What is the significance of “Labour’s Bloody Sunday” for us today though? Ultimately, it is a lesson in the nature of the state, and the role of police. Both police forces in Ireland have carried on the tradition of their RIC ancestors. It may be tempting to simply point at the actions of the Royal Ulster Constabulary (RUC), and the infamous pictures that made their way around the world as they batoned civil rights protestors in October 1968, and to continue with “historical” examples. The reality is that just as the RIC and DMP of 1913 sought to protect the interests of capitalists – and British imperialism – their present-day counterparts do the exact same thing. In February 2021 police in Belfast arrested a survivor of the 1992 Sean Graham Bookmakers shooting for attending a memorial – citing Covid-19 restrictions. By comparison, weeks before, the Ulster Defence Association (UDA) was given a comfortable fifteen-month deadline to stop its racketeering. In September 2018 masked Gardaí aided unidentified, balaclava-clad thugs in carrying out a forced eviction of a squat in Frederick Street, Dublin. More recently, in April 2021 the Gardaí dragged protestors away from a picket outside a Debenhams in Dublin.

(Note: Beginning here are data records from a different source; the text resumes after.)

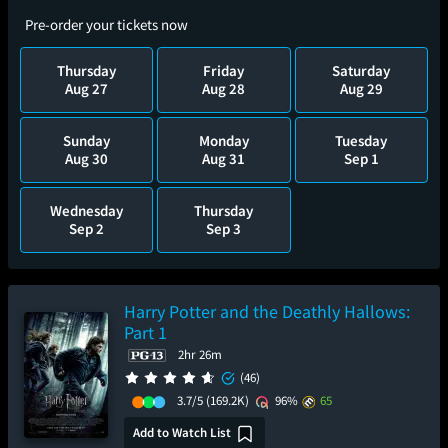
Pre-order your tickets now
Thursday
Friday
Saturday
Aug 27
Aug 28
Aug 29
Sunday
Monday
Tuesday
Aug 30
Aug 31
Sep 1
Wednesday
Thursday
Sep 2
Sep 3
Harry Potter and the Deathly Hallows:
Part 1
2hr 26m
(46)
3.7/5
(169.2K)
96%
65
Add to Watch List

It should always be remembered where their loyalties lie and what their interests are. No amount of public relations campaigns or community engagement days will change the fact that when push comes to shove, as an institution the police exist to protect the status quo and the interests of the ruling-class.
Jose Maria Sison summarised that states are “the special instrument of class coercion over another class in order to realize a certain kind of society”.  Bourgeois societies have enshrined the dominance of the bourgeoisie over the proletariat by means of anti-trade union legislation, the banning of organisations and parties, and laws which place greater protection on empty private property than on tackling extortionate rents. Police are the means by which these laws are enforced. It is important that the socialists of today learn the bloody lesson of 1913, and take it to heart: uniformed lackeys of the elite are not our friends.
 R. M. Fox, History of the Irish Citizen Army (1943), pp 18-21.
 Bureau of Military History, James Kavanagh WS0889.
As cited in R. M. Fox, History of the Irish Citizen Army (1943), pp 6-7.
 Jose Maria Sison, Marxism-Leninism: A Primer (1982), p. 46.